Avenir : le vocable avenir aurait pu être candidat à la place générique occupée dans notre glossaire par celui de futur si nous nous étions uniquement basés sur la première définition du Petit Robert. Toutefois, il nous a semblé intéressant de retenir un sens plus étroit pour cette notion. Un sens que l’on peut rapprocher de la deuxième définition proposée par le Petit Robert de l’avenir comme avenir de quelqu’un, c’est-à-dire « l’état, la situation de quelqu’un dans le temps à venir ». Dans cette perspective, et en élargissant un peu la définition à l’ensemble des entités humaines et non humaines, l’avenir renvoie alors précisément à cette part du futur qui concerne le devenir des gens et des choses, le changement de leur état. Pensé comme avenir, le futur se présente comme une évolution, comme un enchaînement de causes et d’effets que l’on peut chercher à prévoir, anticiper ou, plus modestement, esquisser. On se tient là sur le plan évoqué en introduction d’un rapport plus objectivé au futur : le futur comme objet de nos prévisions détachées. L’avenir concerne ainsi les arts de la prévision (des plus traditionnels comme l’oracle aux plus modernes comme les sciences de la prospective). Il se présente comme un développement à venir qui peut me concerner personnellement (mon avenir) ou concerner une communauté plus large (notre avenir). Cette dimension objectivée n’est pas dans un rapport antagonique avec la question de l’appréciation et de l’émotion. En effet, on peut tout à la fois se préoccuper, craindre ou encore espérer quelque chose de cette évolution que l’on entrevoit, constate ou détermine.

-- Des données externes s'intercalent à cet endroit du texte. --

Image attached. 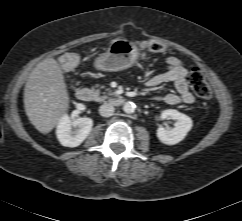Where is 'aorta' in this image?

Confiance : un des sentiments centraux pour notre rapport au futur est la confiance. Elle se décline autant comme confiance — ou méfiance — envers les humains qu’envers les dispositifs institutionnels, la science et la technologie. Le sentiment de confiance permet de nourrir des espoirs alors que son absence entretient nos craintes. En particulier, il est essentiel d’avoir confiance dans les institutions ou les personnes qui sont perçues comme déterminantes pour le futur, c’est-à-dire sur lesquels repose en partie notre avenir commun et/ou nos projets individuels. Le rapport au futur révèle ainsi sa structure profondément triadique (se soucier, prédire, se projeter) : la possibilité de se donner un futur — de l’envisager sereinement voire de le planifier — dépend étroitement de tiers sur lesquels on doit pouvoir compter. En particulier, l’absence de confiance dans la capacité et la volonté des institutions politiques et/ou des politiciens à répondre dans le futur des choix présents tend à induire un rapport pessimiste au futur.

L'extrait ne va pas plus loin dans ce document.